Optogenetic protein manipulation during asymmetric divisions in vertebrate brain development

脊椎动物大脑发育不对称分裂过程中的光遗传学蛋白质操纵

• 批准号: BB/R001103/1
• 负责人: Jonathan Clarke
• 金额: $ 46.86万
• 依托单位: King's College London
• 依托单位国家: 英国
• 项目类别: Research Grant
• 财政年份: 2018
• 资助国家: 英国
• 起止时间: 2018 至 无数据
• 项目状态: 已结题
• 来源: https://gtr.ukri.org/projects?ref=BB%2FR001103%2F1
• 关键词: Optogenetic; protein; manipulation; during; asymmetric

During brain development in vertebrate embryos (including man) individual cells known as progenitors divide to generate two daughter cells. In early development the two daughters are essentially both copies of the original progenitor cell, i.e. they are both also progenitors that can themselves go on to divide and make two more cells. These cell divsions are called symmetric cell divisions because their two daughters have similar identities. A little later in development many progenitors will change the way they divide so that their two daughters are generated with different fates. For example one daughter will become another progenitor and be capable of dividing again, while the other daughter becomes a more specialised cell such as a neuron which is incapable of dividing. This type of cell division is called an asymmetric cell division and is of fundamental importance to brain development because it allows the brain to get bigger by repeatedly generating more cells (the daughter that is the progenitor does this) while also making some cells that construct the neural circuits that underlie animal behaviour (the daughter that is the neuron does this by connecting and communicating to other neurons). This proposal aims to understand the biological mechanisms that determine whether a cell division is symmetric or asymmetric. Specifically it will test a long held hypothesis that asymmetric divisions are determined by the asymmetric inheritance of specific proteins from the progenitor cell to the two daughters, for example one daughter inherits certain proteins that push it towards becoming a neuron, while the other daughter does not inherit the same proteins and therefore has a different identity. To achieve asymmetric inheritance of a protein the progenitor cell needs to have a mechanism that moves the protein into only one of its daughters as it splits into two. We have developed a new method that allows us to use light of particular wavelength to manipulate protein localisation in individual progenitor cells in a living embryo. This allows us to experimentally control protein localisation during cell divisions and thus control whether proteins are symmetrically or asymmetrically inherited. This will allow us to determine whether asymmetric protein inheritance can explain the occurrence of asymmetric divisions in a vertebrate embryo.

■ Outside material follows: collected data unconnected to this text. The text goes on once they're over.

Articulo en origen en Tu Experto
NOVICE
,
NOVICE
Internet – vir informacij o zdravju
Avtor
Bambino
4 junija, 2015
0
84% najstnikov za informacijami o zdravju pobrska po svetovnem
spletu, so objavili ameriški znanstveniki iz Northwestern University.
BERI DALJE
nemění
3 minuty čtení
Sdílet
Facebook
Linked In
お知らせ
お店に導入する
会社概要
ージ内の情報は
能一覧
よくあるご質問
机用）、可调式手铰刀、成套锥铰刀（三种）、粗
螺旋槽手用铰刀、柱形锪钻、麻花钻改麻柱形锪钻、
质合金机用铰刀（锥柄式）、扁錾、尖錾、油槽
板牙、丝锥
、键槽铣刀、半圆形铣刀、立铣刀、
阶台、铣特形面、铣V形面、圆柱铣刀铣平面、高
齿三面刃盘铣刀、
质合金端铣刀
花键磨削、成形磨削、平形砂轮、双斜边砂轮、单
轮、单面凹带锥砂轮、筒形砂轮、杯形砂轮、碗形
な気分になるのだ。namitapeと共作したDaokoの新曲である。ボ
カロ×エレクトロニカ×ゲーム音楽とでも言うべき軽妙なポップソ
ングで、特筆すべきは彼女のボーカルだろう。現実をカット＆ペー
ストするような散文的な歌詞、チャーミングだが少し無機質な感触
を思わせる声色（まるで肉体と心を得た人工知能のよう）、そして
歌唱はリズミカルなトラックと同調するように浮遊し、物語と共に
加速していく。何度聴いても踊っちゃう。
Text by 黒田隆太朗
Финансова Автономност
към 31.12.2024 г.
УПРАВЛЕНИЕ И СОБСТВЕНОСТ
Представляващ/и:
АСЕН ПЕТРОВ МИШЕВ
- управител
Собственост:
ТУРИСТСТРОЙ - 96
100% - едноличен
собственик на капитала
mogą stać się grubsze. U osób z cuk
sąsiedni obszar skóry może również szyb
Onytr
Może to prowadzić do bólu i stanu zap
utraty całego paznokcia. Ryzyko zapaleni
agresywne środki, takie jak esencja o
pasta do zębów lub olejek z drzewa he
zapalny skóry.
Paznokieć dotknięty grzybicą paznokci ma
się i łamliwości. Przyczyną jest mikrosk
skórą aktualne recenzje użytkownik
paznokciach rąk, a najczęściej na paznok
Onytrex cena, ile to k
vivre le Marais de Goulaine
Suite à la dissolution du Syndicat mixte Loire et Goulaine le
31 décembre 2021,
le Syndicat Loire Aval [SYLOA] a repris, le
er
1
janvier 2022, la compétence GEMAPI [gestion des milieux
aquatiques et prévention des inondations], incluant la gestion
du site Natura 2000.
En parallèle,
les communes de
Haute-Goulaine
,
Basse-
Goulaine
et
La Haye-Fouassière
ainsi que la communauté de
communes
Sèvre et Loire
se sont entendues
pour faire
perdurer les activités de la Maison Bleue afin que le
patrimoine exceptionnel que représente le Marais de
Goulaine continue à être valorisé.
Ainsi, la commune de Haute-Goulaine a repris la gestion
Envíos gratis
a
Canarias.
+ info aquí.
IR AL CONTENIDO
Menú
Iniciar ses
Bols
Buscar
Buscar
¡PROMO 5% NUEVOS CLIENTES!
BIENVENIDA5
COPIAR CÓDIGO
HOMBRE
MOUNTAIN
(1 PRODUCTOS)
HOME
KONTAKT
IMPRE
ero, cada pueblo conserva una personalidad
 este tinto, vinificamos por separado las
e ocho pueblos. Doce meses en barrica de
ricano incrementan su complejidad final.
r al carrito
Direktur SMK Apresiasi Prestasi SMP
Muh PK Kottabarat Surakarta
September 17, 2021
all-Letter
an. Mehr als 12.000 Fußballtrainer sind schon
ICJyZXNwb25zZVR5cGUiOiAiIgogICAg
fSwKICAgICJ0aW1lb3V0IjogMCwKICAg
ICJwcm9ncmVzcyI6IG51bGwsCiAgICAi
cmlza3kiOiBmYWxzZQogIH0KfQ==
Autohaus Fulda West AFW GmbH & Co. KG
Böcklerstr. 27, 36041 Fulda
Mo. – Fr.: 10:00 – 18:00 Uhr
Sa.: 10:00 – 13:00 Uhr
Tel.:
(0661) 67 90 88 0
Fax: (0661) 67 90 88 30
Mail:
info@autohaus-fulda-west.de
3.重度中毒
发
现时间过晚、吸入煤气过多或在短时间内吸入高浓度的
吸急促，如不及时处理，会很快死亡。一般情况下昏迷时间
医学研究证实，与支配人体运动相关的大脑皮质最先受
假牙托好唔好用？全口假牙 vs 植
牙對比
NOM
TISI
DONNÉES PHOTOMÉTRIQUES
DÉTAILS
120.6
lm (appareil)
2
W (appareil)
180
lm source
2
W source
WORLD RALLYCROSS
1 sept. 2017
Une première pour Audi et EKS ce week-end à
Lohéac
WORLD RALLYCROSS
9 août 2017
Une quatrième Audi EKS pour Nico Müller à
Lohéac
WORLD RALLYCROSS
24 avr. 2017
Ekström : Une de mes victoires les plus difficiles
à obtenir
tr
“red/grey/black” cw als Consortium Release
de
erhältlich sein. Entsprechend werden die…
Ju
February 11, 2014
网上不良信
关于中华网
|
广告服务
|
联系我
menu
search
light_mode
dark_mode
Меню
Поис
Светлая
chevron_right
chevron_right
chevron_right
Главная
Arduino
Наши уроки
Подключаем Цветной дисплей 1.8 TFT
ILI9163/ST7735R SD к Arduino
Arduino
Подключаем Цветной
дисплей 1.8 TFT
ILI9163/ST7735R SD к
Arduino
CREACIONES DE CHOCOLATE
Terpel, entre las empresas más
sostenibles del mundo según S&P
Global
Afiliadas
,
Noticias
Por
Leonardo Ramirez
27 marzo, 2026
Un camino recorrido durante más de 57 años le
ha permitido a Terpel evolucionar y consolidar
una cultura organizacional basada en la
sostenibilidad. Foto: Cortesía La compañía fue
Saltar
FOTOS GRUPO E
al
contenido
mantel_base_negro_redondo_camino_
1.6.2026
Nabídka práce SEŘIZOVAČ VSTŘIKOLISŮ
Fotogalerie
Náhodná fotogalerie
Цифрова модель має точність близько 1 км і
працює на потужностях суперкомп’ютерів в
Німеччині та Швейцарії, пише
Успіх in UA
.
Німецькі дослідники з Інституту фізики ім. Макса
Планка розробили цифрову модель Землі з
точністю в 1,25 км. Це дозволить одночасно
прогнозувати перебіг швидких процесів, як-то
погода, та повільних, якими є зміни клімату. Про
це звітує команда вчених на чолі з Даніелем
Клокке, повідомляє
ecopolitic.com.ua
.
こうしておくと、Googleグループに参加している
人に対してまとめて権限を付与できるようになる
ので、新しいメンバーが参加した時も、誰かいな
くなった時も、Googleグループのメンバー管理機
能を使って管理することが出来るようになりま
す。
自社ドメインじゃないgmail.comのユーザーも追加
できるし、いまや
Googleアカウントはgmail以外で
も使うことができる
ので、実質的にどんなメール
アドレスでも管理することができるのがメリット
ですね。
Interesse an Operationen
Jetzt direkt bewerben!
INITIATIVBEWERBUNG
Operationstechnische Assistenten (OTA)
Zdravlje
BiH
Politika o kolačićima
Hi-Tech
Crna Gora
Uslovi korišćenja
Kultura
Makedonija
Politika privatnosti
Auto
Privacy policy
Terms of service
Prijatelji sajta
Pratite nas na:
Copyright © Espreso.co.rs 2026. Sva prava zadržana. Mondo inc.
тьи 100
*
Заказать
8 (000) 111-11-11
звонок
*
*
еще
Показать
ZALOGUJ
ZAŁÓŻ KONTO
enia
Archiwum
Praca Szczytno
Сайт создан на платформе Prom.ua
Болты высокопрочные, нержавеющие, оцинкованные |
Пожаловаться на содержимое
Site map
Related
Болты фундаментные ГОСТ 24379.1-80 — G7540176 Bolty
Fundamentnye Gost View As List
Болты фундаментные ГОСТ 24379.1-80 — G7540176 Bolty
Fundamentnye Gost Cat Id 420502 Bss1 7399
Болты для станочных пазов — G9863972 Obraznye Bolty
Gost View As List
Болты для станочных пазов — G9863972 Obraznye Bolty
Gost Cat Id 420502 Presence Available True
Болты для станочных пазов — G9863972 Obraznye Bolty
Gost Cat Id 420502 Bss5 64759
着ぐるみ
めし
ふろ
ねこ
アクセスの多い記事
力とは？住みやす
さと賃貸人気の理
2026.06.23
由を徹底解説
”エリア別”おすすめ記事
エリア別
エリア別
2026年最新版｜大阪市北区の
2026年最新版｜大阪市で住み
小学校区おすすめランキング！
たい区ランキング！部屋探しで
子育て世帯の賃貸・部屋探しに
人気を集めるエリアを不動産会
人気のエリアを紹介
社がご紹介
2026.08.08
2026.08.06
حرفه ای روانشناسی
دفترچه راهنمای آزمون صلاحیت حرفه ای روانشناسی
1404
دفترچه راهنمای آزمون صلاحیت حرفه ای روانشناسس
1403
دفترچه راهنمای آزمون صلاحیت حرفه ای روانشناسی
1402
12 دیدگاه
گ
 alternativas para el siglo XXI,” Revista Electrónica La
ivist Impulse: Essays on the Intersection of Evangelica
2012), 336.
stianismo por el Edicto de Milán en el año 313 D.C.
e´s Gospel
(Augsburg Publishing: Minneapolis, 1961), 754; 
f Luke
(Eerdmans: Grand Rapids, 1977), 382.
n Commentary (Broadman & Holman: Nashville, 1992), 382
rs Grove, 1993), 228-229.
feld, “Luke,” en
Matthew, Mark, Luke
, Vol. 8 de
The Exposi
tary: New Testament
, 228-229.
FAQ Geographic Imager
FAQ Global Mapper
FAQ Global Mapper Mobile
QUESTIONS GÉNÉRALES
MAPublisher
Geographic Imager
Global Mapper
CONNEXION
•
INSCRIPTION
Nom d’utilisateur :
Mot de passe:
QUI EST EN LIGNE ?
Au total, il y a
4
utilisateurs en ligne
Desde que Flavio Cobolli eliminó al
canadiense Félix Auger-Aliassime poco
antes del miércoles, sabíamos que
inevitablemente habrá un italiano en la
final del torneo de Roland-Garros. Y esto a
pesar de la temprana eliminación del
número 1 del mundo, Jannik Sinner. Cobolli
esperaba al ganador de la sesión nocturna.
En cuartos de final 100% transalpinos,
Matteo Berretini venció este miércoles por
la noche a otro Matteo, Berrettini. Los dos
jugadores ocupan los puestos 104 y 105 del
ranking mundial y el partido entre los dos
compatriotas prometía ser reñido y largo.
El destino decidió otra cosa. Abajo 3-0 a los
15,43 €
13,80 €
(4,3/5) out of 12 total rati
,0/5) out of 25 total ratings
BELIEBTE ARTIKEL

在脊椎动物胚胎(包括人类)的大脑发育过程中，称为祖细胞的单个细胞分裂产生两个子细胞。在早期发育中，这两个子代基本上都是原始祖细胞的副本，也就是说，它们都是可以继续分裂并制造另外两个细胞的祖细胞。这些细胞分裂被称为对称细胞分裂，因为它们的两个子体具有相似的身份。在发育稍晚的时候，许多祖先会改变他们的分裂方式，这样他们的两个女儿就会以不同的命运出生。例如，一个女儿将成为另一个祖细胞并能够再次分裂，而另一个女儿将成为一个更专业的细胞，如不能分裂的神经元。这种类型的细胞分裂被称为不对称细胞分裂，对大脑发育至关重要，因为它允许大脑通过重复产生更多细胞来变得更大(作为祖先的子代做到了这一点)，同时也制造了一些细胞，这些细胞构建了构成动物行为的神经回路(子代是神经元，通过与其他神经元连接和交流来实现这一点)。这项提议旨在了解决定细胞分裂是对称还是不对称的生物学机制。具体地说，它将检验一个长期坚持的假设，即不对称分裂是由祖细胞到两个子代的特定蛋白质的不对称遗传决定的，例如，一个女儿继承了推动其成为神经元的某些蛋白质，而另一个女儿不继承相同的蛋白质，因此具有不同的身份。为了实现蛋白质的不对称遗传，祖细胞需要有一种机制，当蛋白质分裂成两个时，将蛋白质只移动到它的一个子体中。我们已经开发出一种新的方法，允许我们使用特定波长的光来操纵活胚胎中单个祖细胞中的蛋白质定位。这使我们能够在实验上控制细胞分裂期间的蛋白质定位，从而控制蛋白质是对称遗传还是不对称遗传。这将使我们能够确定不对称蛋白质遗传是否可以解释脊椎动物胚胎中不对称分裂的发生。